Optionally, the translating, by using the first target translation model corresponding to the header portion, each segmented semantic unit includes:

and respectively inputting each semantic unit and the corresponding context thereof into the first target translation model to obtain the translation result corresponding to each semantic unit output by the first target translation model.

Optionally, if the preset display part is an abstract part, the step of obtaining, by using the target translation model, translation search results corresponding to each preset display part of the search results includes:

extracting target content located at a preset position from the abstract part;

and translating the target content by using a second target translation model corresponding to the preset position to obtain a corresponding second translation search result.

Optionally, the method further comprises: determining a target category to which the search result belongs;

the obtaining of the target translation model corresponding to each preset display part according to the display type comprises:

and acquiring a target translation model corresponding to each preset display part by combining the target type to which the search result belongs and the display type corresponding to each preset display part.

Optionally, the step of determining a target category to which the search result belongs includes:

respectively matching the content included in the search result with the dictionaries of all preset categories to obtain the matching rate corresponding to all preset categories;

and taking the preset category corresponding to the maximum one of the matching rates corresponding to all the preset categories as the target category to which the search result belongs.

Optionally, the step of determining the preset category of the target to which the search result belongs includes:

inputting the content included in the search result into a classifier, and taking the classification result output by the classifier as a target class to which the search result belongs; the classifier is obtained by training according to search result samples of all preset categories.

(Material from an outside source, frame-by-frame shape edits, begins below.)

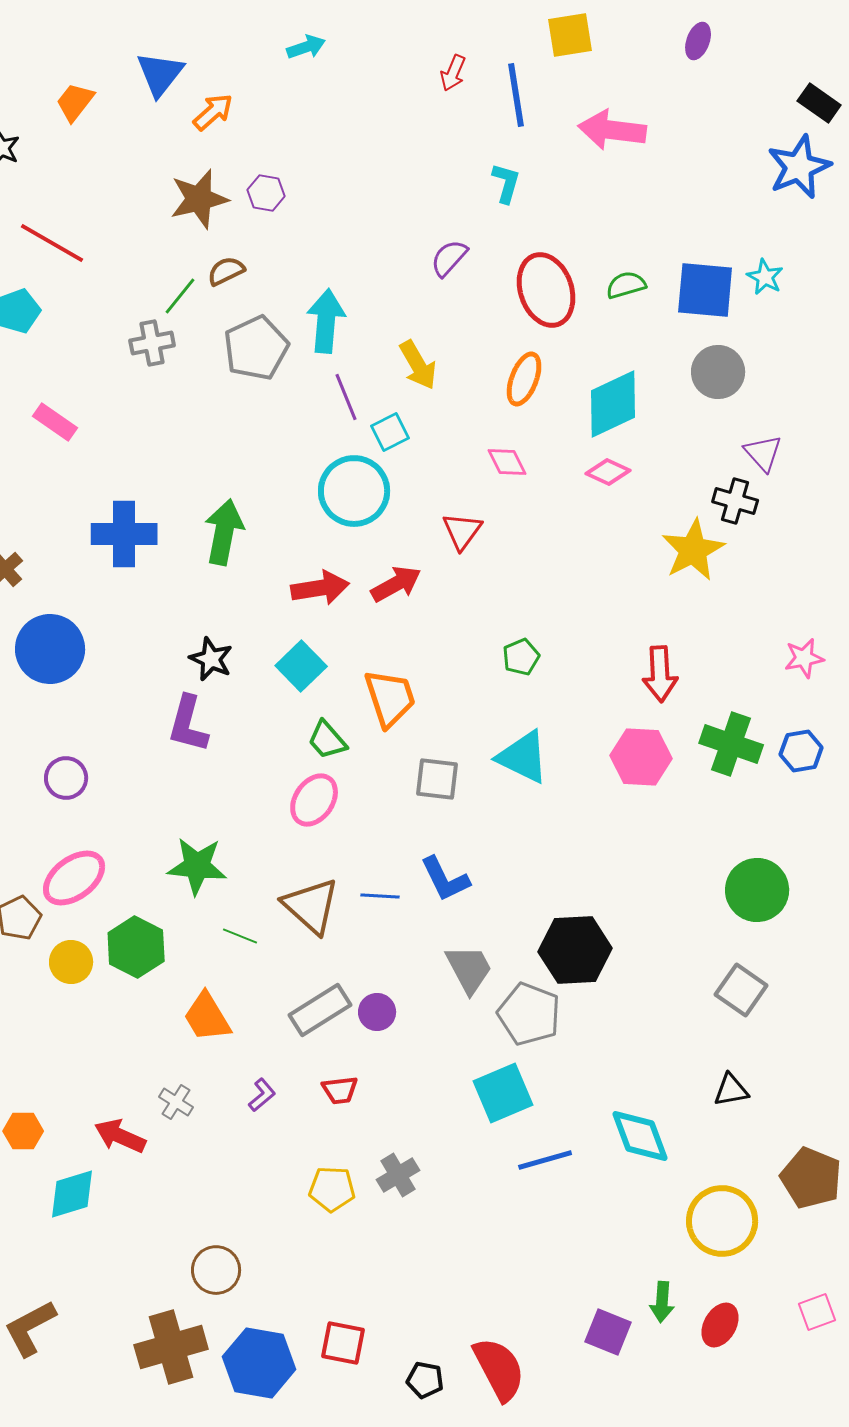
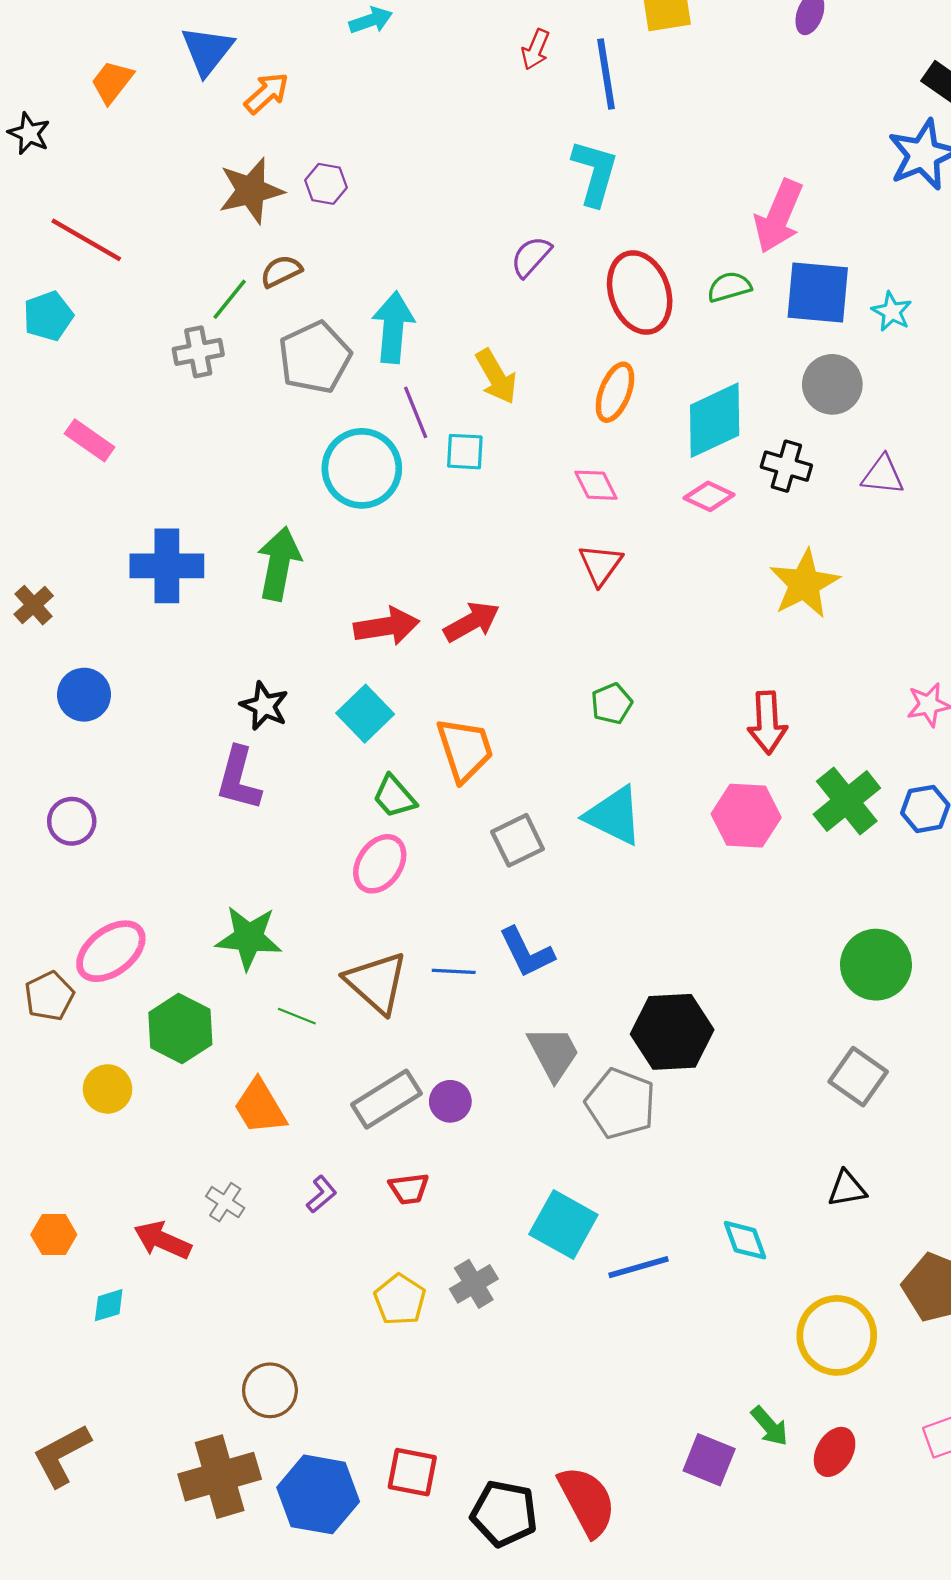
pink arrow: (612, 130) -> (779, 216), moved, turned -74
cyan L-shape: (506, 183) -> (595, 173), size x1.5
cyan star: (765, 277) -> (892, 312), moved
cyan square: (390, 432) -> (465, 452), turned 30
purple triangle: (763, 453) -> (883, 475), turned -42
cyan circle: (354, 491) -> (362, 468), moved
black cross: (735, 501) -> (786, 466), moved
red triangle: (462, 531) -> (600, 565), moved
blue circle: (50, 649) -> (84, 695), size x0.7
green cross: (731, 744) -> (847, 801), turned 32
purple circle: (66, 778) -> (72, 821), moved
gray square: (437, 779) -> (518, 840), turned -33
yellow circle: (71, 962) -> (108, 1089), moved
cyan square: (503, 1093) -> (563, 1225), moved, turned -38
cyan diamond: (640, 1136) -> (745, 1240), size x0.7
yellow pentagon: (332, 1189) -> (400, 1300), turned 30
cyan diamond: (72, 1194) -> (109, 1305), size x0.6
green arrow: (662, 1302) -> (770, 1426), turned -45
black pentagon: (425, 1380) -> (504, 1514), size x1.6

In another aspect, the present invention discloses a cross-language searching device, comprising:

the search word acquisition module is used for acquiring a search word of a first language;

the search result acquisition module is used for acquiring a search result of a second language according to the search word;

the search result processing module is used for processing the search result of each second language;

the search result processing module comprises: the translation model determining module, the translation searching result obtaining module and the translation searching result displaying module are arranged in the translation model determining module;

the translation model determining module is used for determining a target translation model corresponding to each preset display part of the search result aiming at the search result of each second language;

the translation search result acquisition module is used for acquiring translation search results corresponding to all preset display parts of the search results by using the target translation model; and

and the translation search result display module is used for displaying the translation search results corresponding to the preset display parts of the search results to the user.

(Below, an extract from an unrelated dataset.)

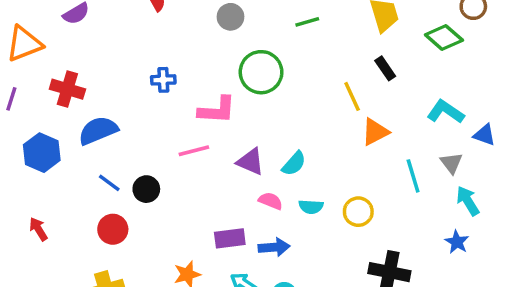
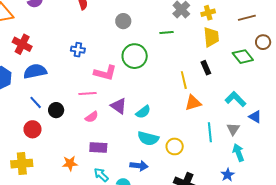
pink semicircle: (271, 201) -> (92, 117), moved, turned 112
cyan semicircle: (311, 207) -> (148, 138), size x1.5
blue arrow: (274, 247) -> (139, 166), moved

Optionally, the translation model determining module includes: the display type determining submodule and the translation model obtaining submodule;

the display type determining submodule is used for determining the display types corresponding to all preset display parts contained in the search results;

and the translation model acquisition submodule is used for acquiring target translation models corresponding to the preset display parts according to the display types.

Optionally, if the display type corresponding to the preset display part is a title class, the translation model obtaining sub-module includes: a first translation model acquisition unit;

the first translation model acquisition unit is used for acquiring a title translation model, and the title translation model is obtained by training according to title corpora;

and/or the presence of a gas in the gas,

if the display type corresponding to the preset display part is an abstract type, the translation model obtaining submodule comprises: a second translation model acquisition unit;

the second translation model acquisition unit is used for acquiring an abstract translation model, and the abstract translation model is obtained by training according to abstract linguistic data;

and/or the presence of a gas in the gas,

if the display type corresponding to the preset display part is a page content type, the translation model obtaining sub-module includes: a third translation model acquisition unit;

the third translation model obtaining unit is used for obtaining a page content translation model, and the content translation model is obtained by training according to preset page content corpora.

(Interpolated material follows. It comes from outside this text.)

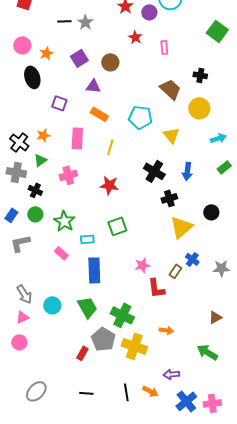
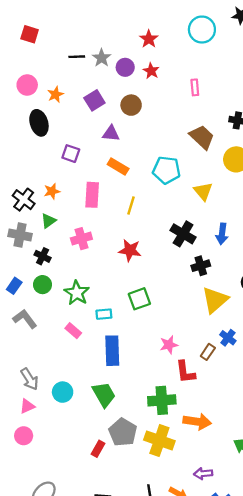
purple circle: (149, 12) -> (125, 67), moved
red star: (135, 37) -> (151, 71), moved
gray L-shape: (20, 243) -> (25, 319), turned 65
green cross: (122, 315) -> (162, 400), moved, turned -30
orange arrow: (166, 330) -> (197, 422), size x1.6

Optionally, if the preset display part is a title part, the translation search result obtaining module includes: the system comprises a recognition submodule, a segmentation submodule, a first translation submodule and a combination submodule;

the identification submodule is used for identifying preset symbols contained in the header part;

the division submodule is used for dividing the title part into a plurality of semantic units according to the preset symbols;

the first translation submodule is used for translating each segmented semantic unit by using a first target translation model corresponding to the title part to obtain a translation result corresponding to each semantic unit;

the combination submodule is used for combining the translation results corresponding to the semantic units according to the preset symbols so as to obtain a first translation search result corresponding to the title part; the first translated search result includes the preset symbol.

Optionally, the first translation submodule includes: a translation unit;

the translation unit is configured to input each semantic unit and the context corresponding to the semantic unit to the first target translation model, so as to obtain a translation result corresponding to each semantic unit output by the first target translation model.

Optionally, if the preset display part is an abstract part, the translation search result obtaining module includes: extracting a submodule and a second translation submodule;

the extraction submodule is used for extracting target content located at a preset position from the abstract part;

and the second translation sub-module translates the target content by using a second target translation model corresponding to the preset position to obtain a corresponding second translation search result.

Optionally, the apparatus further comprises: a category determination module;

the category determining module is used for determining a target category to which the search result belongs;

the translation model acquisition sub-module comprises: a model acquisition unit;

and the model acquisition unit is used for acquiring the target translation model corresponding to each preset display part by combining the target type to which the search result belongs and the display type corresponding to each preset display part.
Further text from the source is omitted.